Komisi Pemberantasan Korupsi (KPK) mengamankan sejumlah barang bukti berupa kendaraan bermotor, valuta asing (valas), dan logam mulia emas dalam Operasi Tangkap Tangan (OTT) yang digelar di Jakarta Barat pada 2-3 Juni 2026. Juru Bicara KPK Budi Prasetyo mengungkapkan hal ini di Gedung Merah Putih, Jakarta, Rabu (3/6).

Barang Bukti yang Diamankan

"Ada kendaraan, mobil, motor, dan juga barang bukti dalam bentuk uang tunai, valas, ada USD dan SGD, dan juga ada dalam bentuk logam mulia emas," ujar Budi. KPK hingga saat ini telah menangkap belasan orang dalam operasi tersebut, termasuk Kepala Kantor Imigrasi Jakarta Barat. "Salah satunya itu," kata Budi membenarkan penangkapan pejabat tersebut.
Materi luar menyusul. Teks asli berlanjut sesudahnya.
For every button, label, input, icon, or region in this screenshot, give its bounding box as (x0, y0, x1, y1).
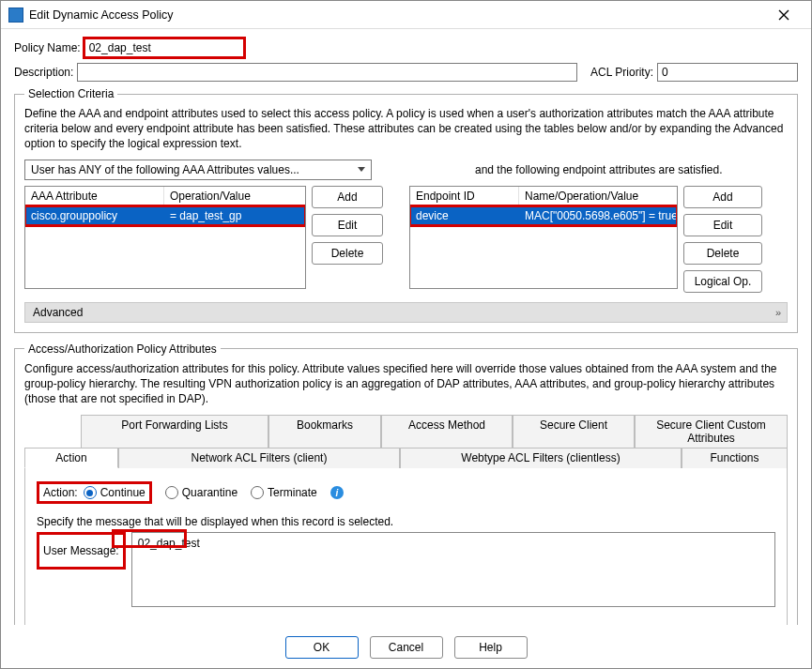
selection-intro: Define the AAA and endpoint attributes u… (24, 106, 788, 152)
endpoint-button-column: Add Edit Delete Logical Op. (683, 186, 762, 293)
policy-attrs-intro: Configure access/authorization attribute… (24, 361, 788, 407)
aaa-row-val: = dap_test_gp (164, 206, 305, 225)
aaa-match-dropdown[interactable]: User has ANY of the following AAA Attrib… (24, 160, 372, 180)
cancel-button[interactable]: Cancel (370, 636, 443, 659)
acl-priority-label: ACL Priority: (590, 66, 653, 79)
user-message-label-box: User Message: (37, 532, 126, 570)
tables-row: AAA Attribute Operation/Value cisco.grou… (24, 186, 788, 293)
help-button[interactable]: Help (454, 636, 528, 659)
criteria-header-row: User has ANY of the following AAA Attrib… (24, 160, 788, 180)
tabs-container: Port Forwarding Lists Bookmarks Access M… (24, 414, 788, 625)
tab-bookmarks[interactable]: Bookmarks (268, 415, 381, 448)
radio-quarantine[interactable]: Quarantine (165, 486, 237, 499)
endpoint-col-id: Endpoint ID (410, 187, 519, 205)
advanced-label: Advanced (33, 306, 83, 319)
aaa-row-attr: cisco.grouppolicy (25, 206, 164, 225)
radio-circle-icon (165, 486, 178, 499)
user-message-prompt: Specify the message that will be display… (37, 515, 775, 528)
tab-secure-client-custom[interactable]: Secure Client Custom Attributes (635, 415, 788, 448)
aaa-table-head: AAA Attribute Operation/Value (25, 187, 305, 206)
aaa-table[interactable]: AAA Attribute Operation/Value cisco.grou… (24, 186, 306, 289)
aaa-col-attribute: AAA Attribute (25, 187, 164, 205)
aaa-match-dropdown-text: User has ANY of the following AAA Attrib… (31, 163, 299, 176)
endpoint-logical-button[interactable]: Logical Op. (683, 270, 762, 293)
endpoint-delete-button[interactable]: Delete (683, 242, 762, 265)
tab-webtype-acl[interactable]: Webtype ACL Filters (clientless) (400, 448, 682, 468)
aaa-edit-button[interactable]: Edit (312, 214, 383, 236)
endpoint-table-head: Endpoint ID Name/Operation/Value (410, 187, 677, 206)
selection-criteria-group: Selection Criteria Define the AAA and en… (14, 87, 798, 333)
endpoint-edit-button[interactable]: Edit (683, 214, 762, 236)
advanced-expander[interactable]: Advanced » (24, 302, 788, 323)
policy-name-row: Policy Name: (14, 38, 798, 57)
tab-network-acl[interactable]: Network ACL Filters (client) (118, 448, 400, 468)
description-input[interactable] (77, 63, 577, 82)
radio-continue[interactable]: Continue (84, 486, 146, 499)
aaa-col-opval: Operation/Value (164, 187, 305, 205)
endpoint-table-row[interactable]: device MAC["0050.5698.e605"] = true (410, 206, 677, 225)
radio-terminate-label: Terminate (268, 486, 317, 499)
policy-name-label: Policy Name: (14, 41, 81, 54)
radio-terminate[interactable]: Terminate (251, 486, 317, 499)
policy-attrs-group: Access/Authorization Policy Attributes C… (14, 342, 798, 625)
acl-priority-input[interactable] (657, 63, 798, 82)
tab-action[interactable]: Action (24, 448, 118, 468)
radio-circle-icon (84, 486, 97, 499)
tab-access-method[interactable]: Access Method (381, 415, 513, 448)
description-row: Description: ACL Priority: (14, 63, 798, 82)
dialog-footer: OK Cancel Help (1, 625, 811, 668)
window-title: Edit Dynamic Access Policy (29, 8, 764, 22)
tab-functions[interactable]: Functions (682, 448, 788, 468)
endpoint-col-opval: Name/Operation/Value (519, 187, 677, 205)
endpoint-note: and the following endpoint attributes ar… (475, 163, 723, 176)
endpoint-table[interactable]: Endpoint ID Name/Operation/Value device … (409, 186, 678, 289)
app-icon (8, 8, 23, 23)
radio-circle-icon (251, 486, 264, 499)
policy-name-input[interactable] (84, 38, 244, 57)
tabs-row-back: Port Forwarding Lists Bookmarks Access M… (24, 414, 788, 447)
action-label: Action: (43, 486, 78, 499)
close-button[interactable] (764, 2, 804, 28)
content-area: Policy Name: Description: ACL Priority: … (1, 29, 811, 625)
action-highlight: Action: Continue (37, 481, 152, 504)
tab-secure-client[interactable]: Secure Client (513, 415, 635, 448)
dialog-window: Edit Dynamic Access Policy Policy Name: … (0, 0, 812, 669)
aaa-delete-button[interactable]: Delete (312, 242, 383, 265)
radio-quarantine-label: Quarantine (182, 486, 237, 499)
tab-port-forwarding[interactable]: Port Forwarding Lists (81, 415, 268, 448)
info-icon[interactable]: i (330, 486, 344, 499)
aaa-table-row[interactable]: cisco.grouppolicy = dap_test_gp (25, 206, 305, 225)
aaa-add-button[interactable]: Add (312, 186, 383, 208)
endpoint-table-body: device MAC["0050.5698.e605"] = true (410, 206, 677, 288)
aaa-table-body: cisco.grouppolicy = dap_test_gp (25, 206, 305, 288)
endpoint-row-val: MAC["0050.5698.e605"] = true (519, 206, 677, 225)
chevron-down-icon (358, 167, 365, 172)
endpoint-add-button[interactable]: Add (683, 186, 762, 208)
aaa-block: AAA Attribute Operation/Value cisco.grou… (24, 186, 383, 293)
tabs-row-front: Action Network ACL Filters (client) Webt… (24, 447, 788, 467)
user-message-textarea[interactable] (131, 532, 775, 607)
selection-criteria-legend: Selection Criteria (24, 87, 117, 100)
ok-button[interactable]: OK (285, 636, 359, 659)
endpoint-row-id: device (410, 206, 519, 225)
description-label: Description: (14, 66, 73, 79)
aaa-button-column: Add Edit Delete (312, 186, 383, 293)
tab-body-action: Action: Continue Quarantine (24, 467, 788, 625)
titlebar: Edit Dynamic Access Policy (1, 1, 811, 29)
user-message-row: User Message: (37, 532, 775, 607)
endpoint-block: Endpoint ID Name/Operation/Value device … (409, 186, 762, 293)
policy-attrs-legend: Access/Authorization Policy Attributes (24, 342, 221, 356)
user-message-label: User Message: (43, 544, 119, 557)
radio-continue-label: Continue (100, 486, 146, 499)
double-chevron-down-icon: » (775, 307, 779, 318)
close-icon (778, 9, 789, 21)
action-radio-row: Action: Continue Quarantine (37, 481, 775, 504)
Kaitan dengan Pengurusan WNA

Budi menjelaskan bahwa OTT ini berkaitan dengan pengurusan Warga Negara Asing (WNA) untuk bisa tinggal di Indonesia. "Kalau kita ketahui untuk seorang WNA supaya bisa tinggal di Indonesia ada namanya KITAP (Kartu Izin Tinggal Tetap) ya. Ada juga yang sementara atau KITAS (Kartu Izin Tinggal Terbatas)," imbuhnya. Namun, Budi belum dapat memberikan informasi lebih detail karena tim penindakan masih berada di lapangan.

Banner lebar Pickt — aplikasi daftar belanja kolaboratif untuk Telegram

Pengembangan di Bali dan Jawa Barat

"Bahwa dari tadi malam, tim melakukan kegiatan di lapangan, yaitu di wilayah Jakarta Barat dan dalam perkembangannya tim juga saat ini sedang bergerak di lapangan di wilayah Bali dan juga Jawa Barat," katanya. Sebagian orang yang terjaring OTT saat ini sudah tiba di Gedung Merah Putih KPK, Jakarta Selatan. Berdasarkan informasi yang dihimpun, selain para pihak terkait, KPK nantinya juga akan membawa barang bukti OTT seperti kendaraan bermotor ke gedung dwiwarna.

Proses Hukum Selanjutnya

Berdasarkan ketentuan Kitab Undang-undang Hukum Acara Pidana (KUHAP), lembaga antirasuah mempunyai waktu 1x24 jam untuk menentukan status hukum para pihak yang terjaring tangkap tangan tersebut. KPK masih terus melakukan pengembangan dan pemeriksaan lebih lanjut.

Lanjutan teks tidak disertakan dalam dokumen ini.